Brian: NESN’s Rob Lunn wrote a column on Saturday lamenting the lack of a rival for UConn football. But who does he think UConn's rival should be?
The obvious answer is Boston College, but the Eagles jumped to the ACC and now find themselves playing 95 percent of their schedule south of the Mason-Dixon Line. (Recruits take notice, if you wanna play big-time college football in New England, stick to UConn.) So where does that leave us? With few options, besides a strongly worded letter to BC."
As a UConn grad and former member of the Huskies football team, Lunn is certainly not an unbiased columnist. Who are we kidding? We aren't either.
First beef with this: Boston College actually plays two-thirds of their schedule north of the Mason-Dixon line (with seven home games and future non-conference road games against Notre Dame, Syracuse, Northwestern, to name a few). Do recruits really take notice? Would New England college football recruits really choose to play at UConn over Boston College? I know the Atlantic Coast Conference's football reputation has been through the ringer the past few years, but ACC football and Big East football shouldn’t even be in the same conversation right now. Your thoughts?

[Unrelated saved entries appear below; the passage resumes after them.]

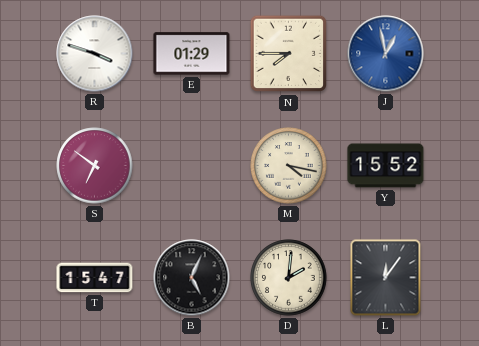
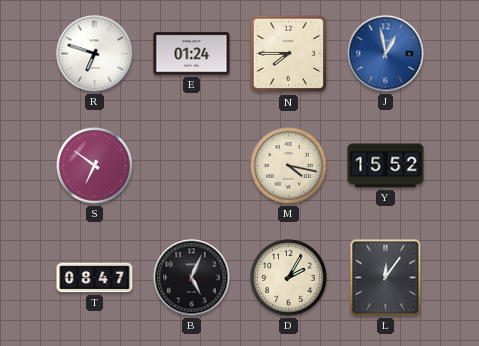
R: 3:48 -> 6:48
E: 01:29 -> 01:24
T: 15:47 -> 08:47
D: 2:01 -> 2:05
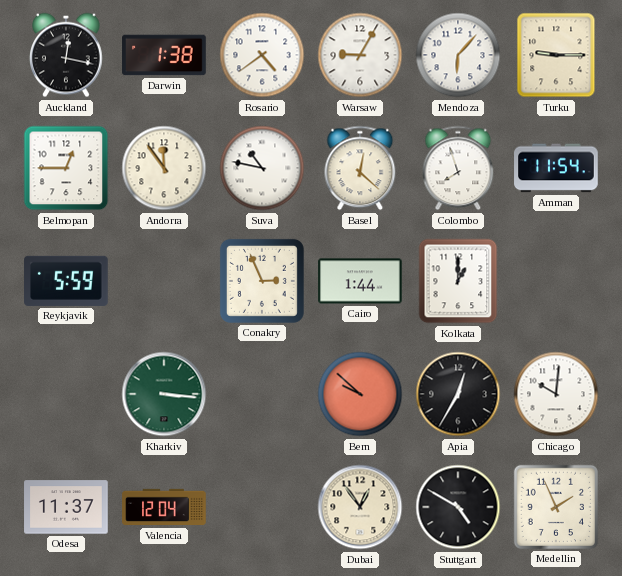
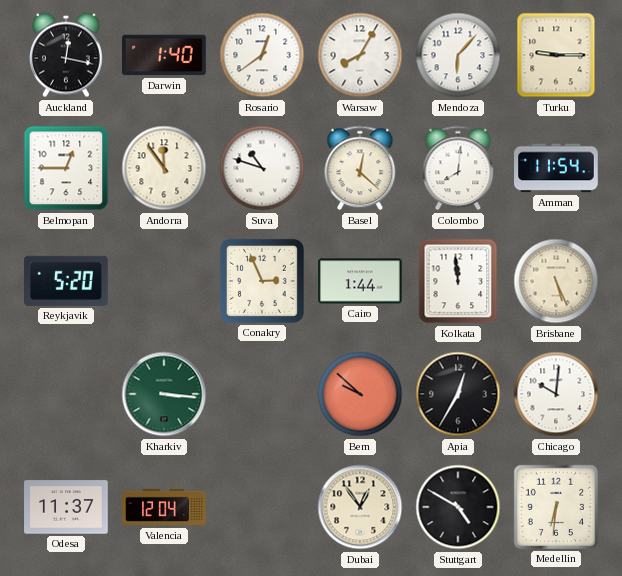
Darwin: 1:38 -> 1:40
Rosario: 4:39 -> 12:39
Warsaw: 9:05 -> 8:05
Suva: 10:47 -> 10:48
Colombo: 7:57 -> 8:01
Reykjavik: 5:59 -> 5:20
Kolkata: 1:00 -> 11:59
Brisbane: none -> 5:26
Medellin: 1:56 -> 6:31
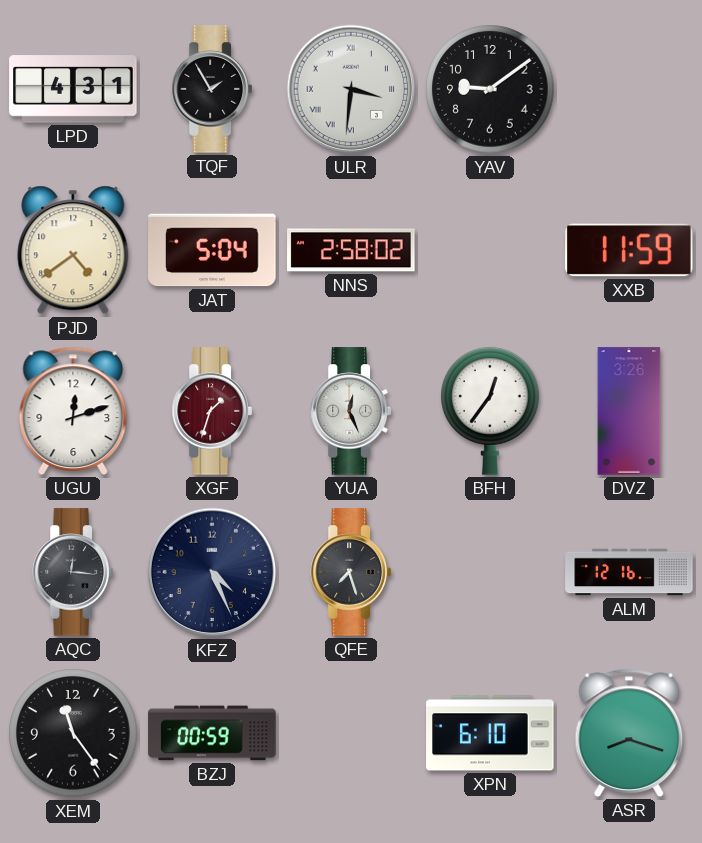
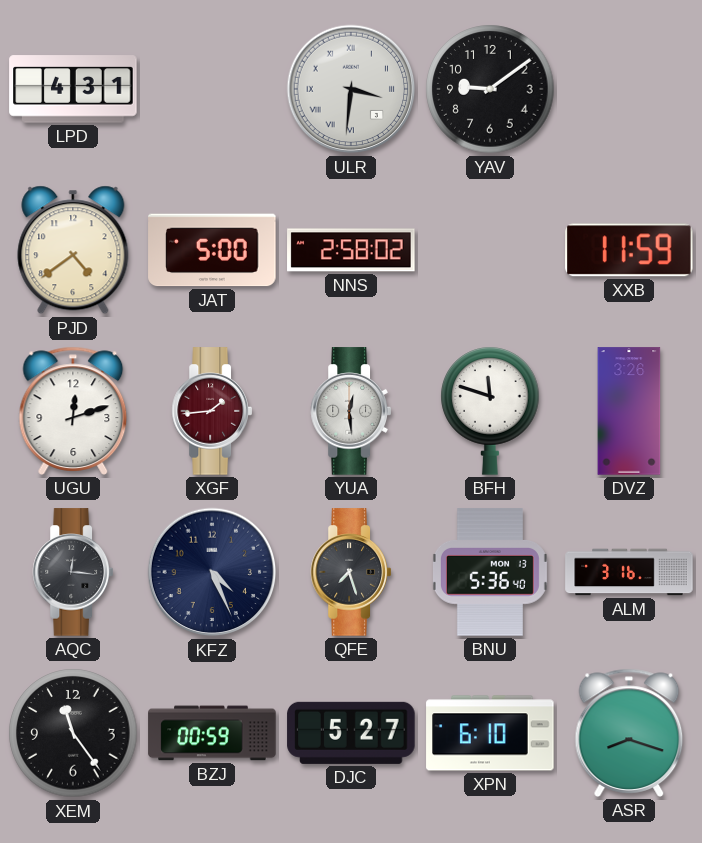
TQF: 1:55 -> none
JAT: 5:04 -> 5:00
XGF: 1:33 -> 1:44
YUA: 12:26 -> 12:29
BFH: 12:36 -> 11:48
BNU: none -> 5:36
ALM: 12:16 -> 3:16
DJC: none -> 5:27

Jeff: Recruits take notice of a lot of things including opportunities to play in front of large national television audiences. I'm going to guess that last year's Music City Bowl, the ACC Championship Game vs. Virginia Tech and the night game at Florida State all drew higher numbers than UConn biggest game by a large margin. UConn football can not touch Boston College right now and this is just a biased, jealous columnist writing.
Also note that UConn goes on its fair share of road trips for football including South Florida, Cincinnati, and Louisville in conference. When the Big East replaced Boston College, Virginia Tech and Miami (Fla.) they broadened their own geographical umbrella by adding those schools.
Brian: I don’t understand the sour grapes here. Does UConn even need a rival? Note the recent rises of football programs like Boise State and South Florida. As they have moved up the I-A ladder, they have done so largely without a traditional college football rival. Maybe Boise State-Fresno State and South Florida-Central Florida could be considered rivals, but both of those rivalries have the feel of a big brother-little brother relationship rather than a true rivalry. In your opinion, who should UConn’s rivalry truly be?
Jeff: Ohio State has Michigan. Florida State has Miami (Fla.). USC has UCLA. But not everyone college football program has a major rival, and that list of programs without a major rival includes Boston College.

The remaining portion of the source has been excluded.